For local repository maintenance:

bash
npm run maintenance:headless -- --plan ./maintenance-plan.json --write-plan ./.devplat/state/next-maintenance-plan.json

This wraps that pattern in a bounded loop: it calls continue_lifecycle, invokes the next supplied tool input, records the returned artifact signal, writes a resumable handoff plan when requested, and stops at missing input or human approval instead of guessing.

After the first handoff exists:

bash
npm run maintenance:headless -- --handoff --tool-input ./.devplat/state/next-tool-input.json

This reads the default ignored handoff path, appends one validated tool input, and rewrites the same handoff file for the next local run.

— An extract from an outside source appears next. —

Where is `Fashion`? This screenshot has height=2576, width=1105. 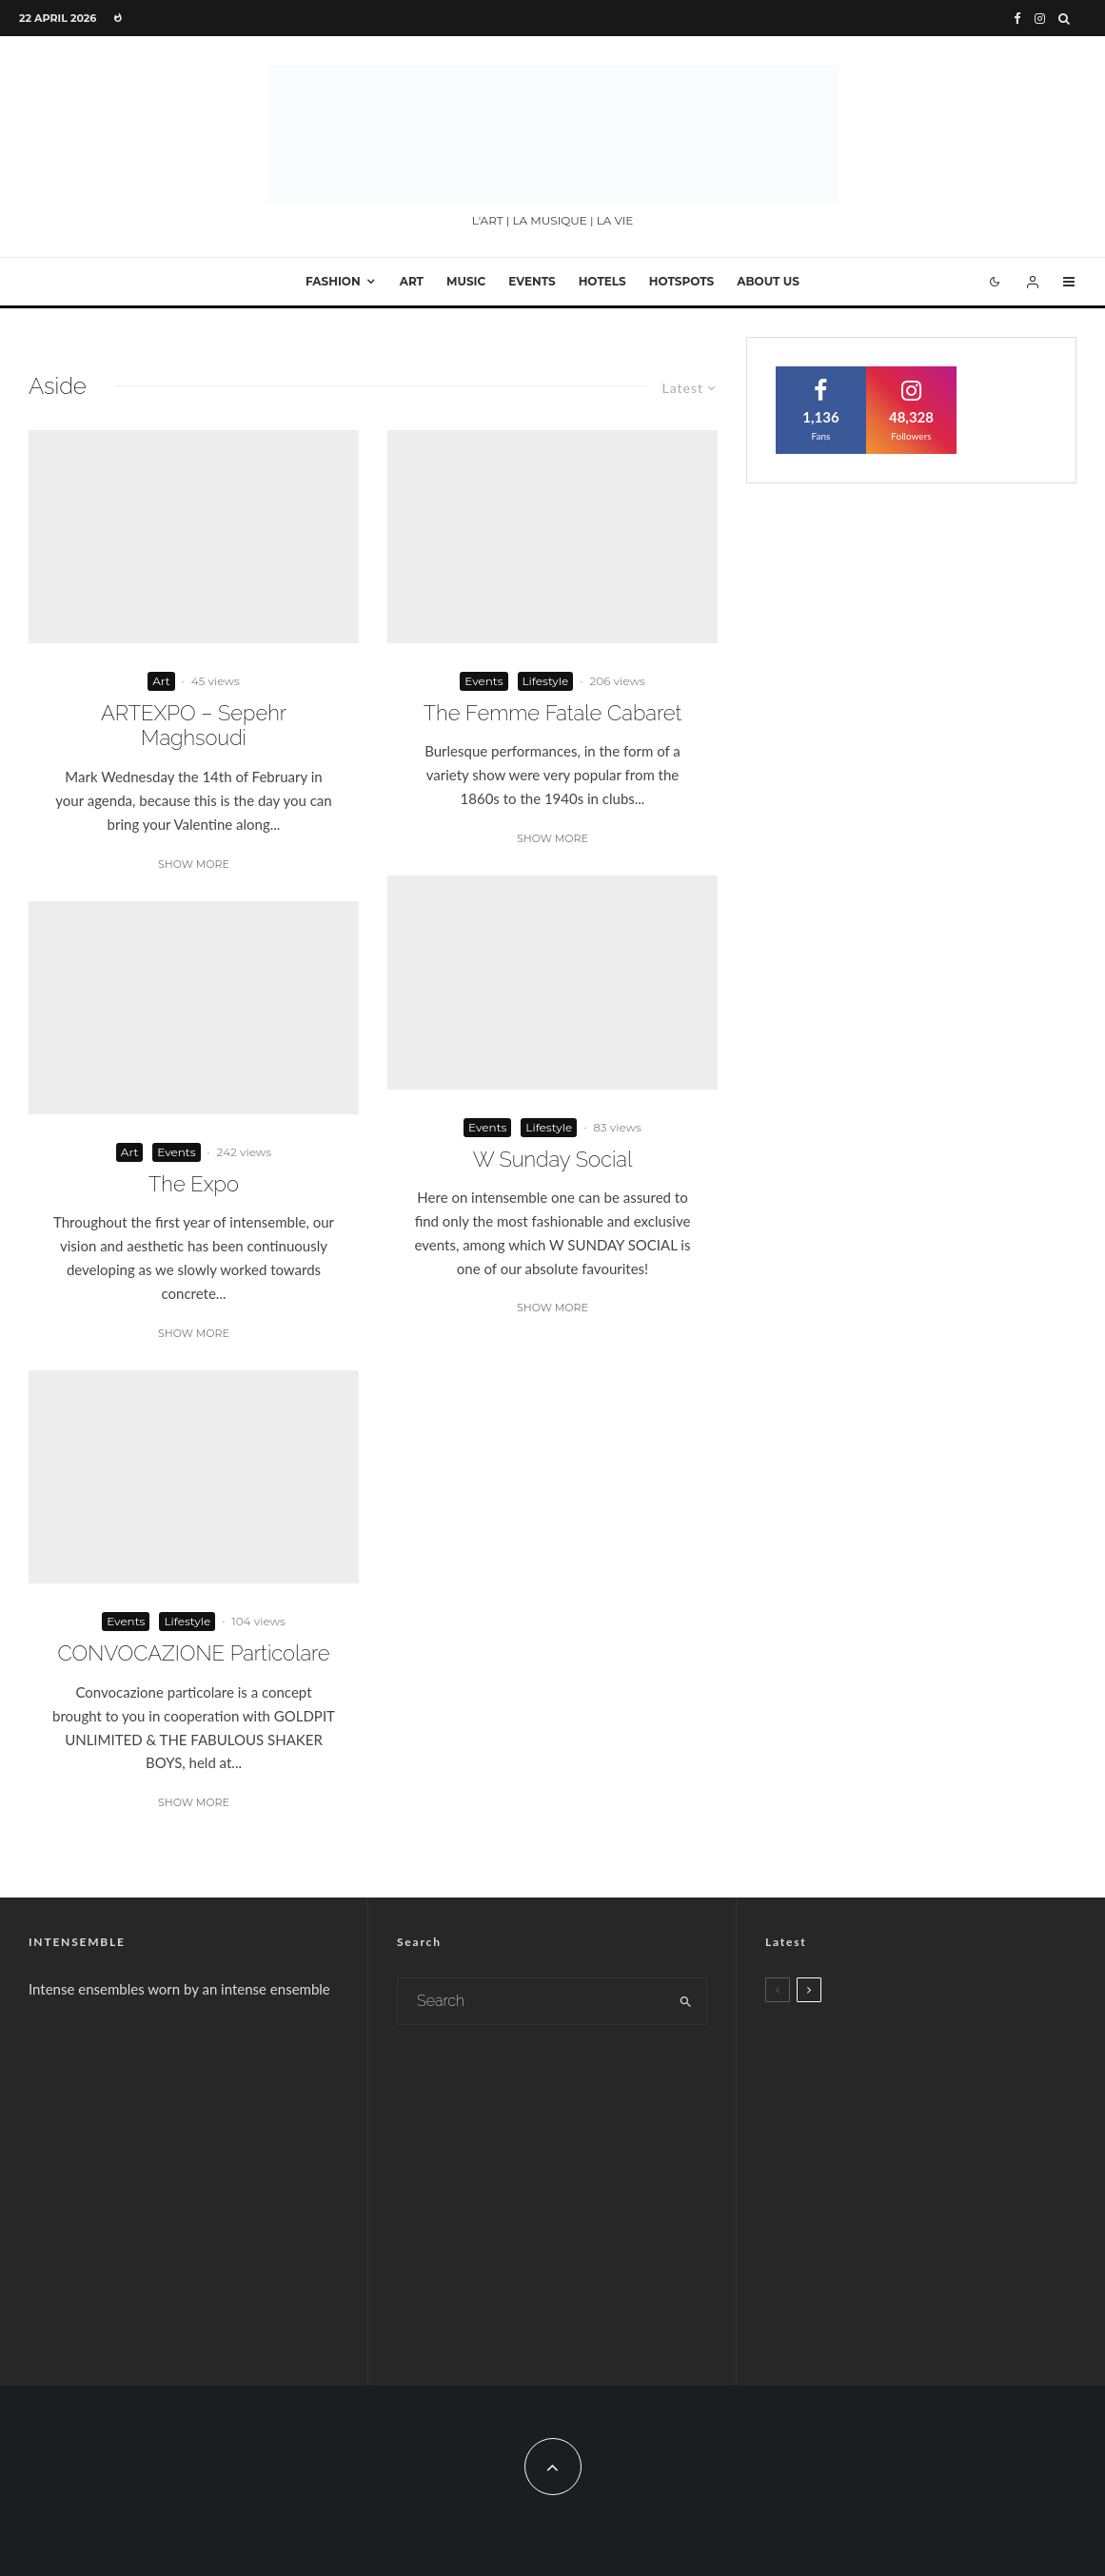 Fashion is located at coordinates (333, 281).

Required foundation-phase tool coverage includes:

  • research initiation and structured research artifacts
  • spec creation, approval, and explicit spec revision updates
  • slice generation and readiness evaluation
  • queue claim and lifecycle updates
  • worktree allocation, sync, and release
  • command execution with execution-owned cwd, timeout, truncation, retry-attempt, and retryable-exit-code options
  • gate execution
  • artifact validation
  • review and remediation triggering
  • supervisor step control
  • headless lifecycle continuation for agent-driven software-building work
  • pull request update, merge, and dependent rebase execution semantics

Keep required tool names documented in packages/openclaw/README.md, keep the manifest deterministic, and keep Discord-related tools thread-aware. handle_discord_control accepts both normalized Discord control requests and operator interaction callback payloads, then delegates to the Discord package so OpenClaw can drive the same fail-closed slash/button path used by the live lab. Hermetic deep tests exercise that callback-shaped input with loopback Discord receipts; live-lab runs exercise the real Discord response transport.